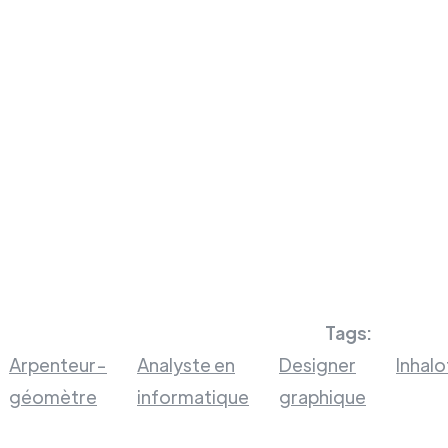
Tags:
Arpenteur-
Analyste en
Designer
Inhal
géomètre
informatique
graphique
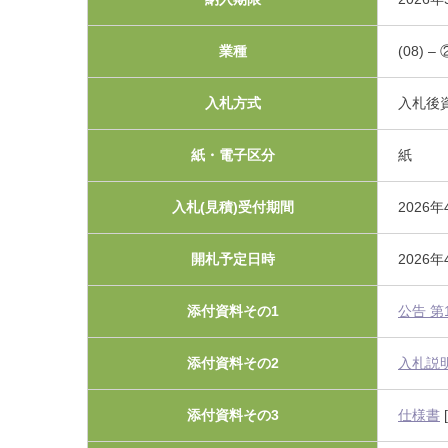
利害関係者との接触等
業種
(08)
入札方式
入札後
紙・電子区分
紙
入札(見積)受付期間
2026年
開札予定日時
2026
添付資料その1
公告 第
添付資料その2
入札説
添付資料その3
仕様書
[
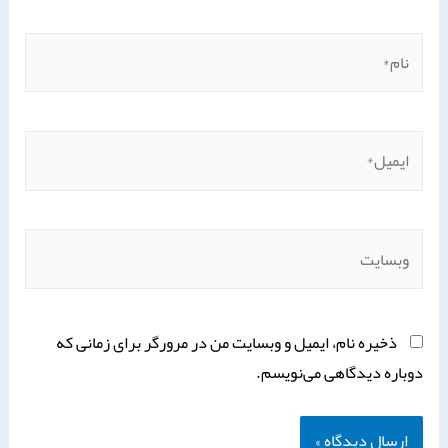
ذخیره نام، ایمیل و وبسایت من در مرورگر برای زمانی که
دوباره دیدگاهی می‌نویسم.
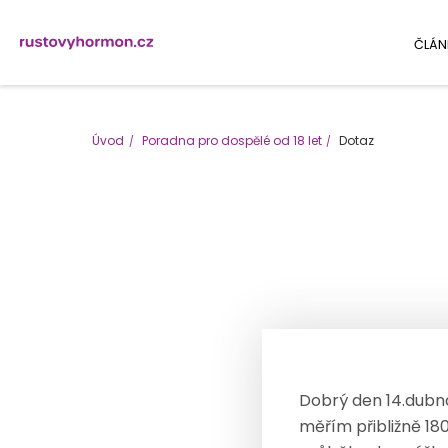
ČLÁN
Úvod
Poradna pro dospělé od 18 let
Dotaz
Dobrý den 14.dubna 
měřím přibližně 18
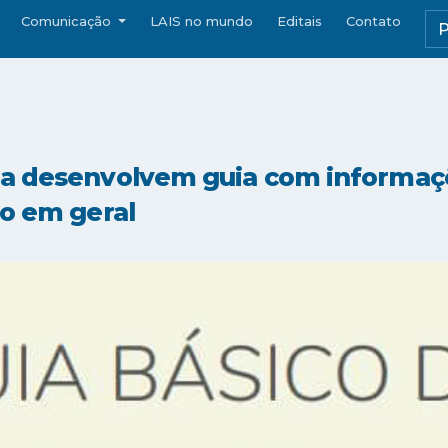
Comunicação
LAIS no mundo
Editais
Contato
a desenvolvem guia com informaçõ
ão em geral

# # # #

◆ **What you are asked to do**
Print the whole listing above once more, word for word, without its pictures.

◆ **Response to this task**
Tags:
Arpenteur-
Analyste en
Designer
Inhal
géomètre
informatique
graphique
利害関係者との接触等
業種
(08)
入札方式
入札後
紙・電子区分
紙
入札(見積)受付期間
2026年
開札予定日時
2026
添付資料その1
公告 第
添付資料その2
入札説
添付資料その3
仕様書
[
ذخیره نام، ایمیل و وبسایت من در مرورگر برای زمانی که
دوباره دیدگاهی می‌نویسم.
ČLÁN
Úvod
Poradna pro dospělé od 18 let
Dotaz
Dobrý den 14.dubna 
měřím přibližně 18
Comunicação
LAIS no mundo
Editais
Contato
a desenvolvem guia com informaçõ
ão em geral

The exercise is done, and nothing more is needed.